= Description of the task =
Filtering the records below, copy only those lines that include the word "plumassier".

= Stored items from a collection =
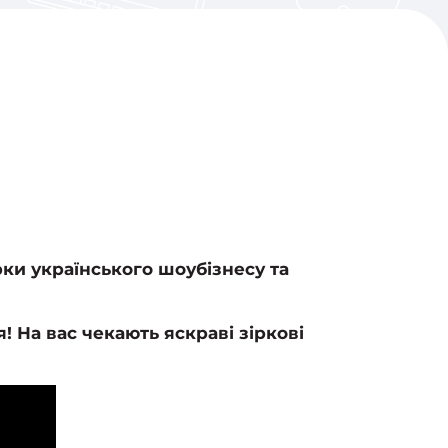
рки українського шоубізнесу та
! На вас чекають яскраві зіркові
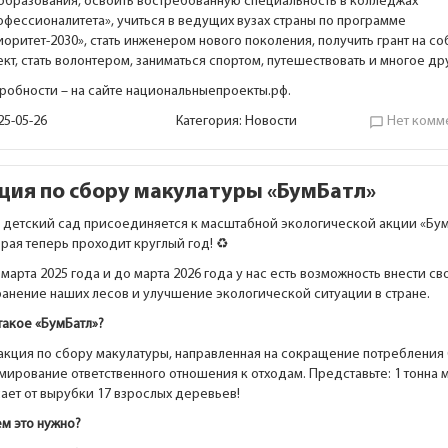
образования, освоить востребованную специальность в колледжах
офессионалитета», учиться в ведущих вузах страны по программе
оритет-2030», стать инженером нового поколения, получить грант на с
кт, стать волонтером, заниматься спортом, путешествовать и многое др
робности – на сайте национальныепроекты.рф.
25-05-26
Категория:
Новости
Нет комм
chat_bubble_outline
ция по сбору макулатуры «БумБатл»
 детский сад присоединяется к масштабной экологической акции «Бум
рая теперь проходит круглый год! ♻️
 марта 2025 года и до марта 2026 года у нас есть возможность внести св
ранение наших лесов и улучшение экологической ситуации в стране.
такое «БумБатл»?
 акция по сбору макулатуры, направленная на сокращение потребления 
мирование ответственного отношения к отходам. Представьте: 1 тонна 
сает от вырубки 17 взрослых деревьев!
ем это нужно?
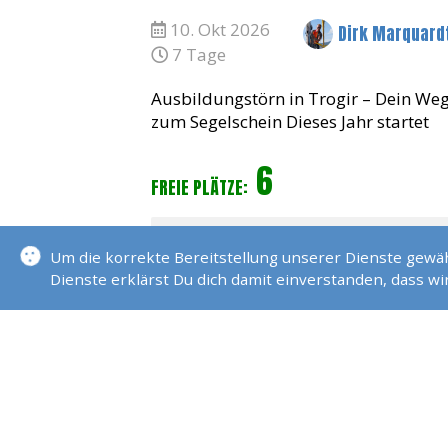
10. Okt 2026
Dirk Marquard
7 Tage
Ausbildungstörn in Trogir – Dein We
zum Segelschein Dieses Jahr startet
unser Ausbildungstörn für den SKS
6
(Sportküstenschifferschein) und den
FREIE PLÄTZE:
SBFS (Sportbootführerschein See) in
Trogir, K
DETAILS
Um die korrekte Bereitstellung unserer Dienste gew
Dienste erklärst Du dich damit einverstanden, dass w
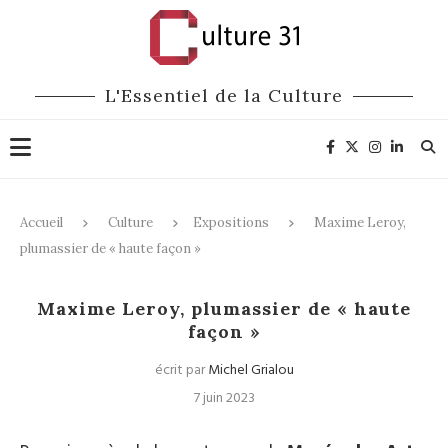
L'Essentiel de la Culture
Accueil
Culture
Expositions
Maxime Leroy,
plumassier de « haute façon »
Expositions
Maxime Leroy, plumassier de « haute
façon »
écrit par
Michel Grialou
7 juin 2023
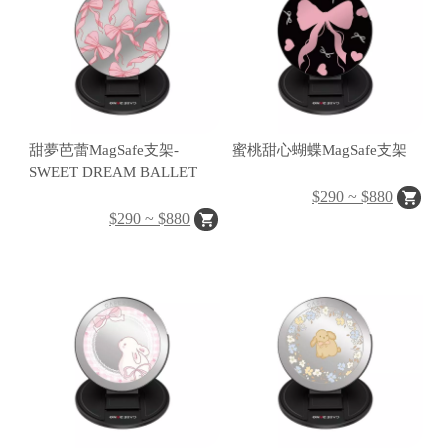
C
A
S
E
B
甜夢芭蕾MagSafe支架-
蜜桃甜心蝴蝶MagSafe支架
SWEET DREAM BALLET
A
$290 ~ $880
N
$290 ~ $880
G
B
U
R
G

= Result =
plumassier de « haute façon »
Maxime Leroy, plumassier de « haute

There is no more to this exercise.